| About this task |
Keep the wording of the records intact as you retype them, and omit every image.

| Exercise input |

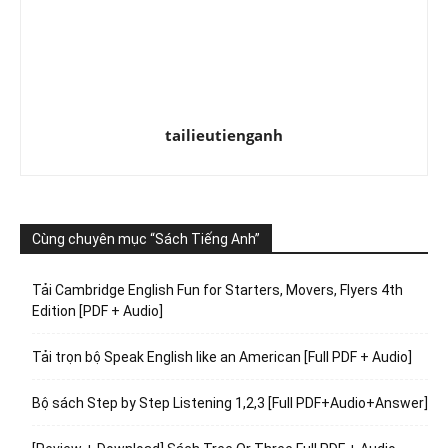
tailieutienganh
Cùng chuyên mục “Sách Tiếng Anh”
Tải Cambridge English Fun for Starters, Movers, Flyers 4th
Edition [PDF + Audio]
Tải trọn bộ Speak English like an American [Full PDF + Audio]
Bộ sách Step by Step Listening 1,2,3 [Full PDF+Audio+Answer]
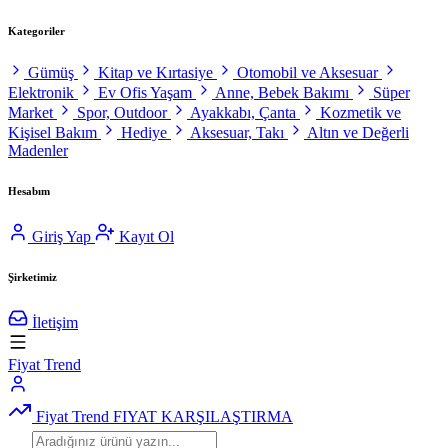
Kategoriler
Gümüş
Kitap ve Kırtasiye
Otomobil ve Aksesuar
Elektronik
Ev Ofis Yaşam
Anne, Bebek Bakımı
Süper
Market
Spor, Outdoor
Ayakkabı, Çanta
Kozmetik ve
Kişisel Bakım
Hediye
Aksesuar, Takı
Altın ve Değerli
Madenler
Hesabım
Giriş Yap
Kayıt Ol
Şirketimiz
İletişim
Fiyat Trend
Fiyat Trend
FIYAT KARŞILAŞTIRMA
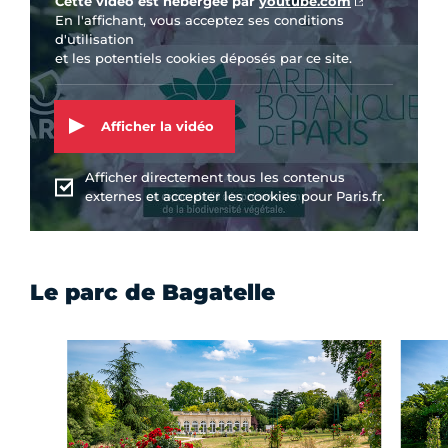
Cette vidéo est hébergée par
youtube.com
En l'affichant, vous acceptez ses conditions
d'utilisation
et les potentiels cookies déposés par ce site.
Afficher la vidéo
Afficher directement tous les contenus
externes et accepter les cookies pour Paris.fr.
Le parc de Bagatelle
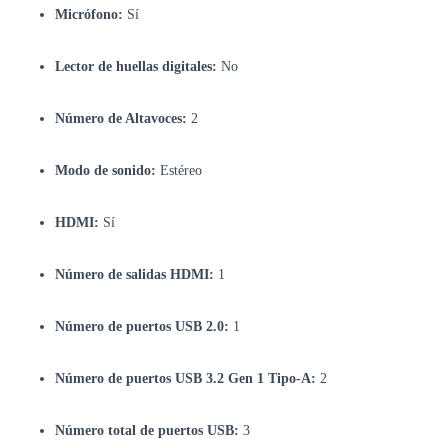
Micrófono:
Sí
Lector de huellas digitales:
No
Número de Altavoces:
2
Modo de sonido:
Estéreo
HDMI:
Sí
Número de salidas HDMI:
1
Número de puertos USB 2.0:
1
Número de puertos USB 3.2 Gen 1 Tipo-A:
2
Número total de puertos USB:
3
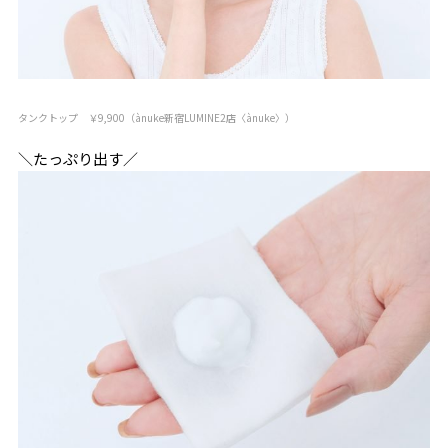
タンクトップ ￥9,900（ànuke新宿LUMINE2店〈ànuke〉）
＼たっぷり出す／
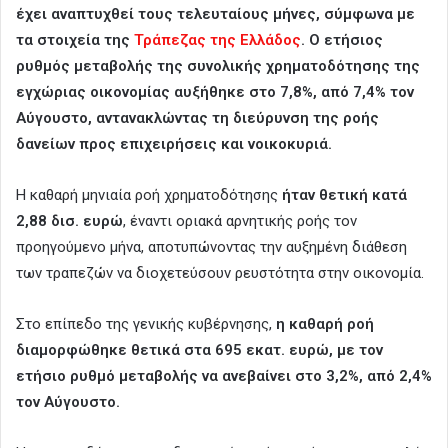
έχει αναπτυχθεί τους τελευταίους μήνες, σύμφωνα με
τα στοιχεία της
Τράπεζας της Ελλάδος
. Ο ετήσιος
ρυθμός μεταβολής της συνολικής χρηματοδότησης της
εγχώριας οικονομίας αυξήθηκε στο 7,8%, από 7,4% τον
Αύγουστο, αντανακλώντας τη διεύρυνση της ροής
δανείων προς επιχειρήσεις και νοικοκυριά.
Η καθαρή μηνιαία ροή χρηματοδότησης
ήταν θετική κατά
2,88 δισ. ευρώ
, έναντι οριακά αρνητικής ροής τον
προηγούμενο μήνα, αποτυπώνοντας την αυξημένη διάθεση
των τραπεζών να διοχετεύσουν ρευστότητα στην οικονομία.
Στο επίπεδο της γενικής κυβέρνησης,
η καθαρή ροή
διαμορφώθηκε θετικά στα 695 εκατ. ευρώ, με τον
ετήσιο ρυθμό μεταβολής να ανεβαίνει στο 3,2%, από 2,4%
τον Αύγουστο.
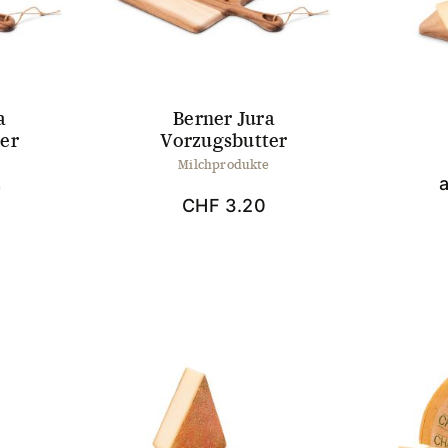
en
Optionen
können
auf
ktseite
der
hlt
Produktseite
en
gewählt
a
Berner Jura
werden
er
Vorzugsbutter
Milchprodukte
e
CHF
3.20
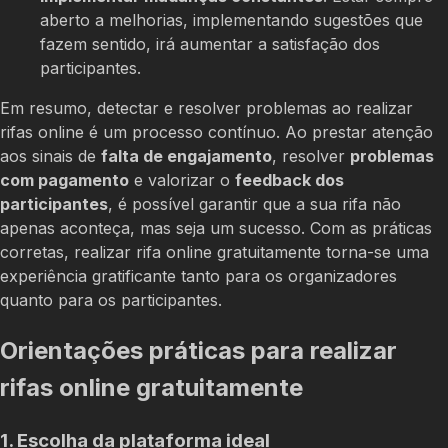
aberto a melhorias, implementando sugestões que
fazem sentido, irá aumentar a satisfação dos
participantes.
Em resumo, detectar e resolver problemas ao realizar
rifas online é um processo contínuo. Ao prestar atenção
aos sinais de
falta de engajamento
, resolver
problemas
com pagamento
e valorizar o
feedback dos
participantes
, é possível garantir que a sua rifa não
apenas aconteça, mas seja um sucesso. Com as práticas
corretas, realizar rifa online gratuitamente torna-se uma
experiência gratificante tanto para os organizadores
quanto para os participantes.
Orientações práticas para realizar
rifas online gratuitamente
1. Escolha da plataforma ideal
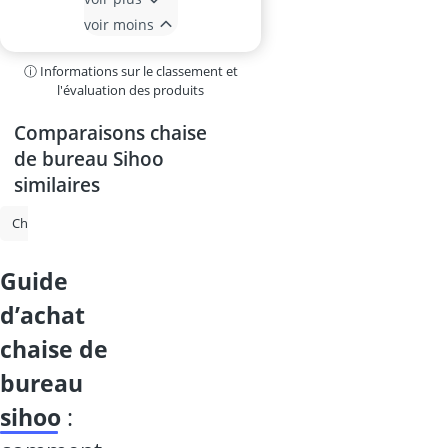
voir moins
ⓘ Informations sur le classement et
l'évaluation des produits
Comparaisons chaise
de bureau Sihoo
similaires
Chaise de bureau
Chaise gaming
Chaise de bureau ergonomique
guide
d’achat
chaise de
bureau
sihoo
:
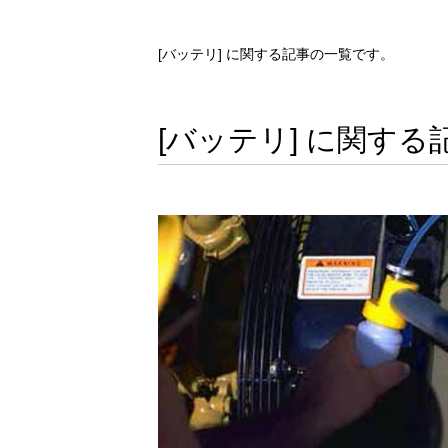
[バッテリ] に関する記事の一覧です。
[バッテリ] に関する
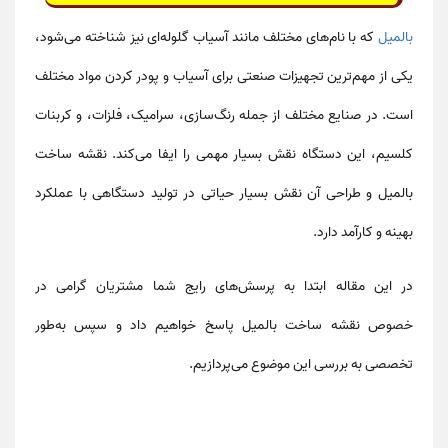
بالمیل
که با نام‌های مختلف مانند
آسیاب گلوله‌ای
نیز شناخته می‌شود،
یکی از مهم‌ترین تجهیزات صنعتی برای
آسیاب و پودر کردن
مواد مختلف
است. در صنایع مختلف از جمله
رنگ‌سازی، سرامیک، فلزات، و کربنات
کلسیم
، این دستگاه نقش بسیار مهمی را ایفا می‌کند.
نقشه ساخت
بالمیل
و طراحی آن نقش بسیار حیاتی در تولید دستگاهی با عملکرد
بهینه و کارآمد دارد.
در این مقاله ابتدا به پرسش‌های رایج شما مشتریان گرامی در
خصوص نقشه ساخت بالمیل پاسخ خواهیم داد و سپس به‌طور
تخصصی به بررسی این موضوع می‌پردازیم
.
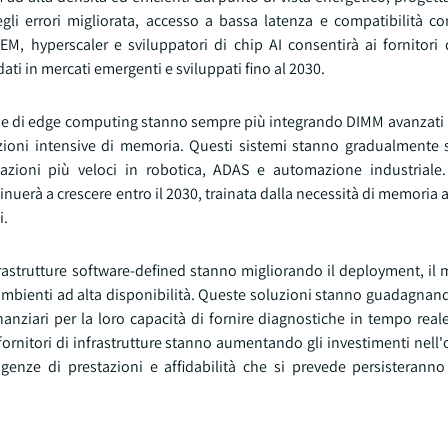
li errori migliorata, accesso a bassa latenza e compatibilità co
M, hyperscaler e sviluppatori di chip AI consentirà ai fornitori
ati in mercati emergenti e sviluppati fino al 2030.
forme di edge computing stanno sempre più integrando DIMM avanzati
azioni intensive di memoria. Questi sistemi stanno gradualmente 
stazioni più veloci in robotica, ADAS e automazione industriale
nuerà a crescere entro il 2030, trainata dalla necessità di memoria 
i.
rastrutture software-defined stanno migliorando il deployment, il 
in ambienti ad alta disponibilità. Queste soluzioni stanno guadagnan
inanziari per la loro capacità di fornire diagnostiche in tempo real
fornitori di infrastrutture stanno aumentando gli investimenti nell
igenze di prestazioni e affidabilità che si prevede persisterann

| Completed task |
tailieutienganh
Cùng chuyên mục “Sách Tiếng Anh”
Tải Cambridge English Fun for Starters, Movers, Flyers 4th
Edition [PDF + Audio]
Tải trọn bộ Speak English like an American [Full PDF + Audio]
Bộ sách Step by Step Listening 1,2,3 [Full PDF+Audio+Answer]
Kategoriler
Gümüş
Kitap ve Kırtasiye
Otomobil ve Aksesuar
Elektronik
Ev Ofis Yaşam
Anne, Bebek Bakımı
Süper
Market
Spor, Outdoor
Ayakkabı, Çanta
Kozmetik ve
Kişisel Bakım
Hediye
Aksesuar, Takı
Altın ve Değerli
Madenler
Hesabım
Giriş Yap
Kayıt Ol
Şirketimiz
İletişim
Fiyat Trend
Fiyat Trend
FIYAT KARŞILAŞTIRMA
Cette vidéo est hébergée par
youtube.com
En l'affichant, vous acceptez ses conditions
d'utilisation
et les potentiels cookies déposés par ce site.
Afficher la vidéo
Afficher directement tous les contenus
externes et accepter les cookies pour Paris.fr.
Le parc de Bagatelle
Micrófono:
Sí
Lector de huellas digitales:
No
Número de Altavoces:
2
Modo de sonido:
Estéreo
HDMI:
Sí
Número de salidas HDMI:
1
Número de puertos USB 2.0:
1
Número de puertos USB 3.2 Gen 1 Tipo-A:
2
Número total de puertos USB:
3
タンクトップ ￥9,900（ànuke新宿LUMINE2店〈ànuke〉）
＼たっぷり出す／
έχει αναπτυχθεί τους τελευταίους μήνες, σύμφωνα με
τα στοιχεία της
Τράπεζας της Ελλάδος
. Ο ετήσιος
ρυθμός μεταβολής της συνολικής χρηματοδότησης της
εγχώριας οικονομίας αυξήθηκε στο 7,8%, από 7,4% τον
Αύγουστο, αντανακλώντας τη διεύρυνση της ροής
δανείων προς επιχειρήσεις και νοικοκυριά.
Η καθαρή μηνιαία ροή χρηματοδότησης
ήταν θετική κατά
2,88 δισ. ευρώ
, έναντι οριακά αρνητικής ροής τον
προηγούμενο μήνα, αποτυπώνοντας την αυξημένη διάθεση
των τραπεζών να διοχετεύσουν ρευστότητα στην οικονομία.
Στο επίπεδο της γενικής κυβέρνησης,
η καθαρή ροή
διαμορφώθηκε θετικά στα 695 εκατ. ευρώ, με τον
ετήσιο ρυθμό μεταβολής να ανεβαίνει στο 3,2%, από 2,4%
τον Αύγουστο.
en
Optionen
können
auf
ktseite
der
hlt
Produktseite
en
gewählt
a
Berner Jura
werden
er
Vorzugsbutter
Milchprodukte
e
CHF
3.20
aberto a melhorias, implementando sugestões que
fazem sentido, irá aumentar a satisfação dos
participantes.
Em resumo, detectar e resolver problemas ao realizar
rifas online é um processo contínuo. Ao prestar atenção
aos sinais de
falta de engajamento
, resolver
problemas
com pagamento
e valorizar o
feedback dos
participantes
, é possível garantir que a sua rifa não
apenas aconteça, mas seja um sucesso. Com as práticas
corretas, realizar rifa online gratuitamente torna-se uma
experiência gratificante tanto para os organizadores
quanto para os participantes.
Orientações práticas para realizar
rifas online gratuitamente
1. Escolha da plataforma ideal
voir moins
ⓘ Informations sur le classement et
l'évaluation des produits
Comparaisons chaise
de bureau Sihoo
similaires
Chaise de bureau
Chaise gaming
Chaise de bureau ergonomique
guide
d’achat
chaise de
bureau
sihoo
:
[バッテリ] に関する記事の一覧です。
[バッテリ] に関する
بالمیل
که با نام‌های مختلف مانند
آسیاب گلوله‌ای
نیز شناخته می‌شود،
یکی از مهم‌ترین تجهیزات صنعتی برای
آسیاب و پودر کردن
مواد مختلف
است. در صنایع مختلف از جمله
رنگ‌سازی، سرامیک، فلزات، و کربنات
کلسیم
، این دستگاه نقش بسیار مهمی را ایفا می‌کند.
نقشه ساخت
بالمیل
و طراحی آن نقش بسیار حیاتی در تولید دستگاهی با عملکرد
بهینه و کارآمد دارد.
در این مقاله ابتدا به پرسش‌های رایج شما مشتریان گرامی در
خصوص نقشه ساخت بالمیل پاسخ خواهیم داد و سپس به‌طور
تخصصی به بررسی این موضوع می‌پردازیم
.
li errori migliorata, accesso a bassa latenza e compatibilità co
M, hyperscaler e sviluppatori di chip AI consentirà ai fornitori
ati in mercati emergenti e sviluppati fino al 2030.
forme di edge computing stanno sempre più integrando DIMM avanzati
azioni intensive di memoria. Questi sistemi stanno gradualmente 
stazioni più veloci in robotica, ADAS e automazione industriale
nuerà a crescere entro il 2030, trainata dalla necessità di memoria 
i.
rastrutture software-defined stanno migliorando il deployment, il 
in ambienti ad alta disponibilità. Queste soluzioni stanno guadagnan
inanziari per la loro capacità di fornire diagnostiche in tempo real
fornitori di infrastrutture stanno aumentando gli investimenti nell
igenze di prestazioni e affidabilità che si prevede persisterann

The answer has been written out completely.